(Exercise goal) Using only the entries below, output the lines starting at the one containing "1.6 DIG-T Business" and ending at the one containing "Invasive Approaches in", exactly and inclusive of both, omitting the pictures.

(Data to process)

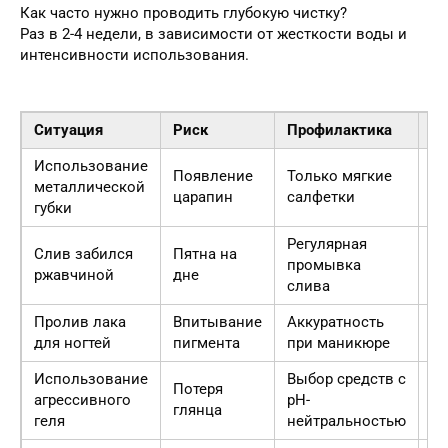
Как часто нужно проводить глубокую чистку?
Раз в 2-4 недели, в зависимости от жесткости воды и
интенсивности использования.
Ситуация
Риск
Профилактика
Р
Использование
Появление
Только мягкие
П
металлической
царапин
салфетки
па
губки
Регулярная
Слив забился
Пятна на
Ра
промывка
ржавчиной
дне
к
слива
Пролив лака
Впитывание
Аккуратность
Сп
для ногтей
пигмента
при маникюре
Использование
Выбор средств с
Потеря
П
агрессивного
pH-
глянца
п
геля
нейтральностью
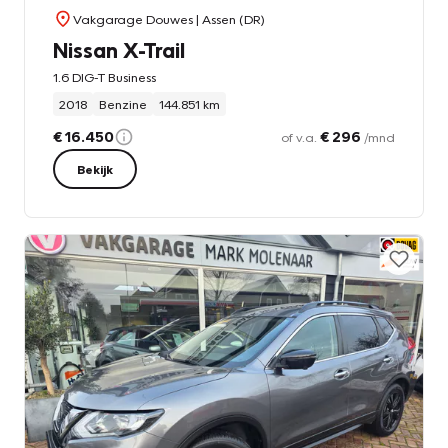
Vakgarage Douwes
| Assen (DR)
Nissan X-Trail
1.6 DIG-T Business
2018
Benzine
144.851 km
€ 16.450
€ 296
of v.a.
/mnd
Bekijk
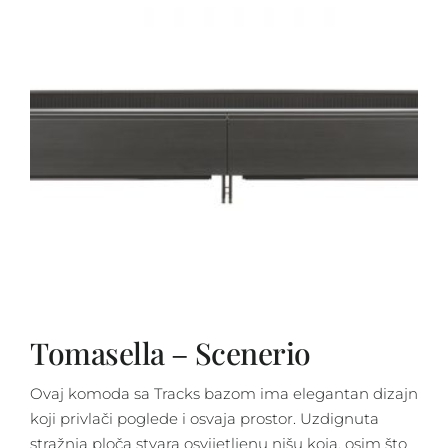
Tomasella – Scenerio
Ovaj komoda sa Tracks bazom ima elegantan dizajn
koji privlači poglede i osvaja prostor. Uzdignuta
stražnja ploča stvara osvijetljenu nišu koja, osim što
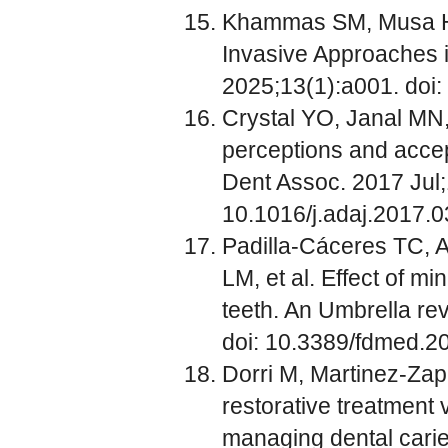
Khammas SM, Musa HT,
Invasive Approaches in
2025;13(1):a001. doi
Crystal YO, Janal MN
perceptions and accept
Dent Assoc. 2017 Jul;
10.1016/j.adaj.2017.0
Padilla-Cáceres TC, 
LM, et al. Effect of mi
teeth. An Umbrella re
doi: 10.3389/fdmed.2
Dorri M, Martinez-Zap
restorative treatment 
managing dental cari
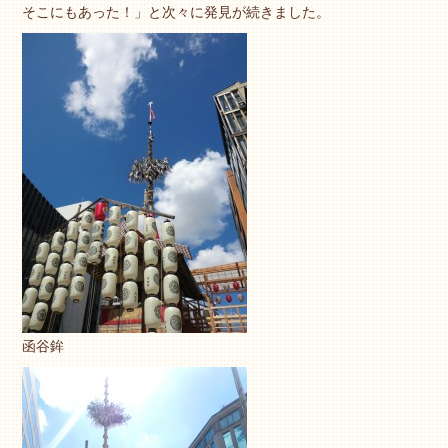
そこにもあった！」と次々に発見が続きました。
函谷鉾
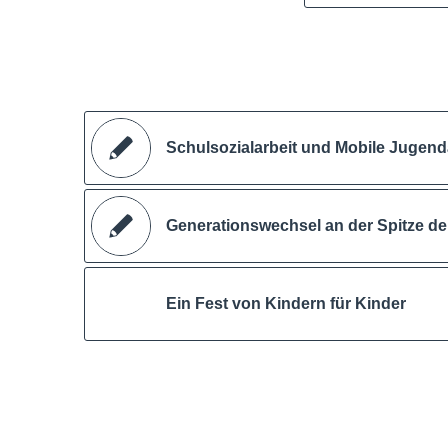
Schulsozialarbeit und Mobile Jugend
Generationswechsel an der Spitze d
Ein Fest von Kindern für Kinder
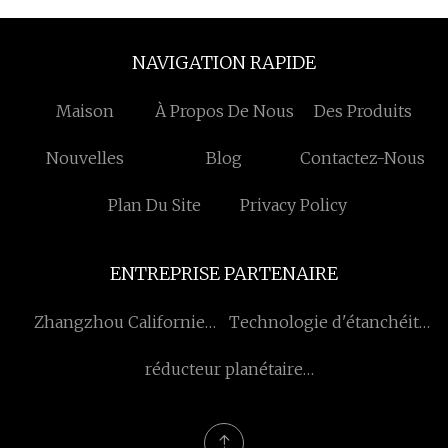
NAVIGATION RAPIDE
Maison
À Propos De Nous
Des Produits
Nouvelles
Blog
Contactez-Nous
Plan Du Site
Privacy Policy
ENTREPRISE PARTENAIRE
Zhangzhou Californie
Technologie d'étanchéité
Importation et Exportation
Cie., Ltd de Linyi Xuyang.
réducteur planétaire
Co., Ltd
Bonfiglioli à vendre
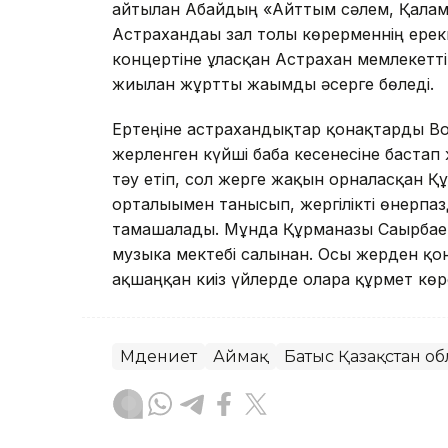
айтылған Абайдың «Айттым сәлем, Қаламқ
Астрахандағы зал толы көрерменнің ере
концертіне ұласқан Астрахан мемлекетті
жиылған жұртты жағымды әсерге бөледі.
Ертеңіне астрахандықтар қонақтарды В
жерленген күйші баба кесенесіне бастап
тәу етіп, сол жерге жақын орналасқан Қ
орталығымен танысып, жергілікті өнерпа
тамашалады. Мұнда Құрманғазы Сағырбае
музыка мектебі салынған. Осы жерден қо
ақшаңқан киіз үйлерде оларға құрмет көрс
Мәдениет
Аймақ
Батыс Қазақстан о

(Answer below)
1.6 DIG-T Business
2018
Benzine
144.851 km
€ 16.450
€ 296
of v.a.
/mnd
Bekijk
Tomasella – Scenerio
Ovaj komoda sa Tracks bazom ima elegantan dizajn
koji privlači poglede i osvaja prostor. Uzdignuta
stražnja ploča stvara osvijetljenu nišu koja, osim što
Khammas SM, Musa HT,
Invasive Approaches in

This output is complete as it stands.